I am most grateful to the hon. Gentleman for giving way. I have already indicated this to you, Mr Vickers, but I apologise to colleagues now for the fact that I will have to leave before the end of the debate, which is why I will not make a speech—a constituent is coming to see me, and the votes in the House have screwed up the timing.
The hon. Gentleman will not be surprised to learn that I entirely share his view; I guess that probably everyone who will speak in this debate does. One of the supposed advantages of our leaving the European Union was that we would be able to control what came into the country in the form of food. It would be quite wrong, would it not, if, while seeking to drive up animal welfare standards in this country, we disadvantaged our own farmers and at the same time allowed into the country products from other countries where those standards are lower? Therefore, does he agree with me—I am the patron of the Conservative Animal Welfare Foundation—that we need to call upon the Minister to ensure that that does not happen, and that our farmers are not disadvantaged while we improve our standards?
Adrian Ramsay
I thank the right hon. Gentleman for his intervention. I always enjoy hearing his thoughtful remarks and strongly agree with his words today, which show the cross-party concerns on this issue; I will come on to the issue of international trade later on.
On the issue of farrowing crates, I urge the Minister to set out a clear and swift timetable for the banning of farrowing crates; I hope he will address that issue specifically in his remarks at the end of the debate.
We must also speak to the plight of broiler chickens, which are the animals most intensively farmed in the UK today. Around 90% of chickens reared for meat in the UK—nearly 1 billion animals per year—are fast-growing breeds, often referred to as “Frankenchickens”. These birds have been selectively bred to grow up to 400% faster than chickens did in the 1950s, reaching slaughter weight in just 35 to 40 days. To put that in perspective, if a human baby grew at the same rate, they would weigh nearly 300 kg—the size of a fully grown tiger—by the time they were two months old.

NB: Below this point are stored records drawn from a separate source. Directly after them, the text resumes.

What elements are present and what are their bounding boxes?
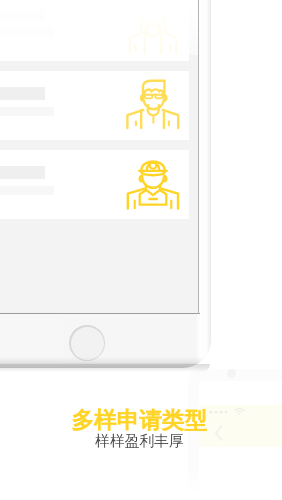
staticText: 多样申请类型 bbox=[71, 406, 207, 434]
button[interactable]: Back bbox=[212, 424, 228, 440]
button[interactable] bbox=[0, 71, 189, 140]
button[interactable] bbox=[0, 150, 189, 219]
staticText: 样样盈利丰厚 bbox=[95, 432, 184, 451]
button[interactable]: Home bbox=[69, 325, 105, 361]
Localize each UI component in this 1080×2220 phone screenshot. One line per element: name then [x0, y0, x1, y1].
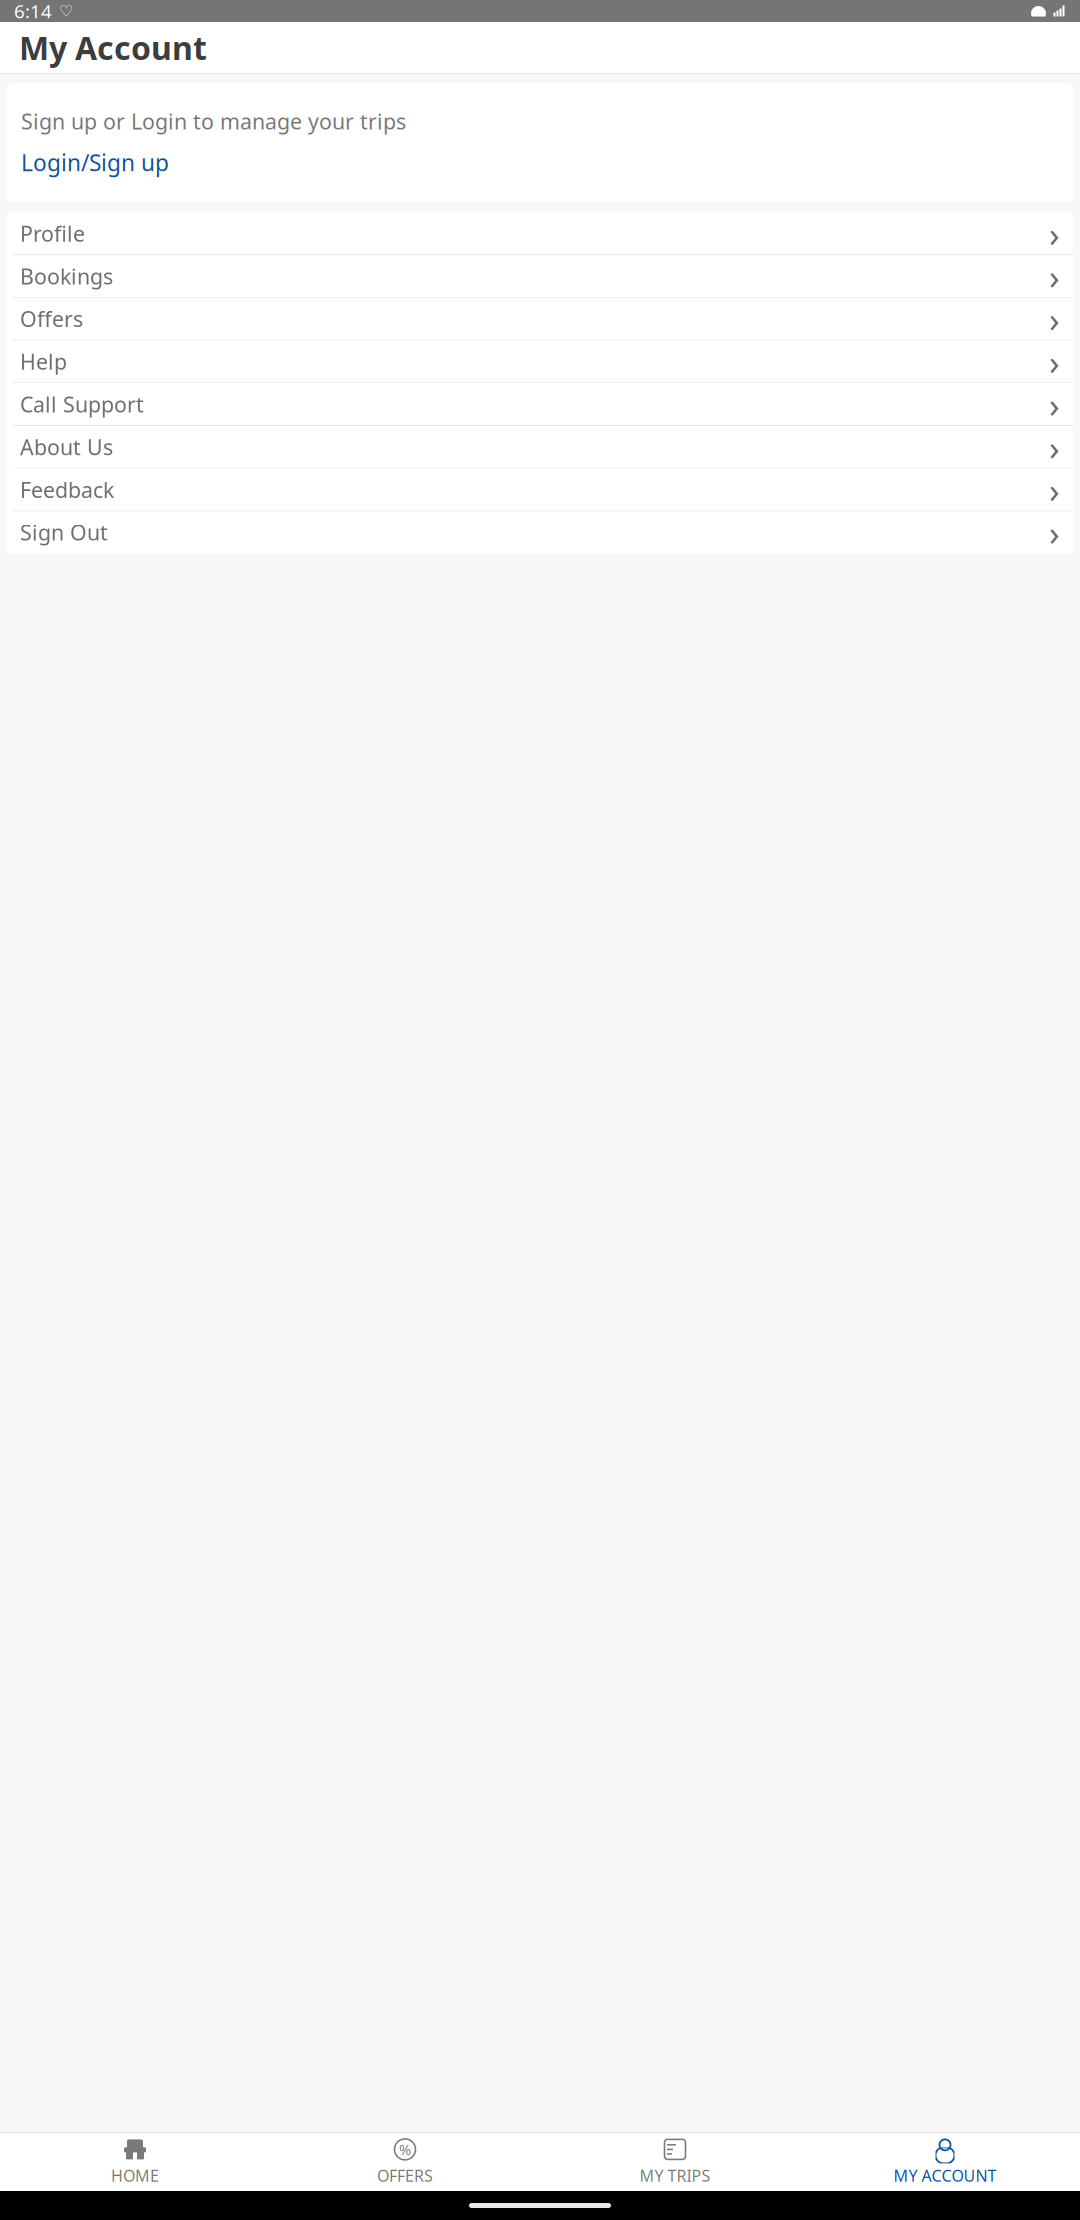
button[interactable]: MY TRIPS [540, 2130, 810, 2194]
staticText: › [1049, 210, 1060, 256]
staticText: About Us [20, 433, 113, 461]
staticText: › [1049, 467, 1060, 513]
staticText: Help [20, 347, 67, 376]
staticText: OFFERS [377, 2165, 433, 2186]
button[interactable]: HOME [0, 2130, 270, 2194]
button[interactable]: % [270, 2130, 540, 2194]
button[interactable]: Feedback [7, 469, 1073, 511]
staticText: Offers [20, 305, 83, 333]
staticText: › [1049, 253, 1060, 299]
staticText: › [1049, 296, 1060, 342]
button[interactable]: Call Support [7, 383, 1073, 426]
staticText: › [1049, 381, 1060, 427]
button[interactable]: About Us [7, 426, 1073, 469]
staticText: Profile [20, 219, 85, 248]
staticText: › [1049, 509, 1060, 555]
staticText: Bookings [20, 262, 113, 290]
staticText: 6:14 [14, 0, 52, 23]
staticText: % [399, 2140, 411, 2159]
staticText: Sign up or Login to manage your trips [21, 107, 406, 135]
staticText: › [1049, 424, 1060, 470]
staticText: ♡ [59, 2, 73, 20]
staticText: Login/Sign up [21, 147, 169, 177]
button[interactable]: MY ACCOUNT [810, 2130, 1080, 2194]
staticText: My Account [19, 26, 207, 69]
staticText: Sign Out [20, 518, 108, 546]
button[interactable]: Offers [7, 298, 1073, 340]
button[interactable]: Sign Out [7, 511, 1073, 553]
staticText: Feedback [20, 476, 114, 504]
staticText: HOME [111, 2165, 159, 2186]
staticText: › [1049, 338, 1060, 384]
button[interactable]: Profile [7, 212, 1073, 255]
button[interactable]: Help [7, 340, 1073, 383]
button[interactable]: Bookings [7, 255, 1073, 298]
staticText: Call Support [20, 390, 144, 418]
staticText: MY ACCOUNT [894, 2165, 996, 2186]
button[interactable]: Sign up or Login to manage your trips [7, 83, 1073, 201]
staticText: MY TRIPS [640, 2165, 710, 2186]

Such rapid growth causes immense suffering, including chronic lameness, organ failure, respiratory problems and open burns, as these chickens spend their final days lying in their own waste, often with broken bones, too heavy to stand. That cannot be right and I hope the Minister directly addresses that point as well. There are alternatives—slower-growing breeds, with significantly improved protection outcomes—but without Government leadership, market incentives will continue to favour the cheapest and cruellest options.
On the subject of pigs and chickens, many campaigners will have rejoiced at the rejection of a new mega-farm at Methwold in Norfolk; I know the hon. Member for South West Norfolk (Terry Jermy) was heavily involved in campaigning against it. The sheer scale of the Methwold proposal was staggering—up to 870,000 chickens and 14,000 pigs, confined in barren indoor sheds. Chickens would have been packed into high-intensity units, with barely any space to move, no access to daylight and no environmental enrichment. Animal protection groups raised serious concerns about the dangerously low staff-to-animal ratio, which would have made it almost impossible to monitor suffering or to intervene in time.
Methwold is not an isolated case. There are many applications around the country, including a growing number in my constituency, for new or expanded intensive livestock units. That is deeply worrying for constituents, who are concerned not only about animal protection, but about air and water pollution, odour, and the long-term impact on communities and our countryside. The proposed Cranswick farm at Methwold was rightly opposed by the local council because of its cumulative environmental risks and wider ecological impact.
We should not be pursuing this model of farming, yet World Wide Fund and AGtivist.agency report that the number of US-style megafarms in the UK has increased by 21% in about a decade. That is going in the wrong direction, and I look forward to hearing from the Minister about how the Government will address it.
Tony Vaughan (Folkestone and Hythe) (Lab)
Does the hon. Member agree that, through the Government’s programme of planning reform, we must not create any loopholes that could be exploited to facilitate the destructive, large-scale farming operations that he refers to?
Adrian Ramsay
I strongly agree. As we all closely scrutinise the Planning and Infrastructure Bill, we need to look carefully at whether loopholes are creeping in that will allow horrific developments such as more mega-farms to happen at a greater scale.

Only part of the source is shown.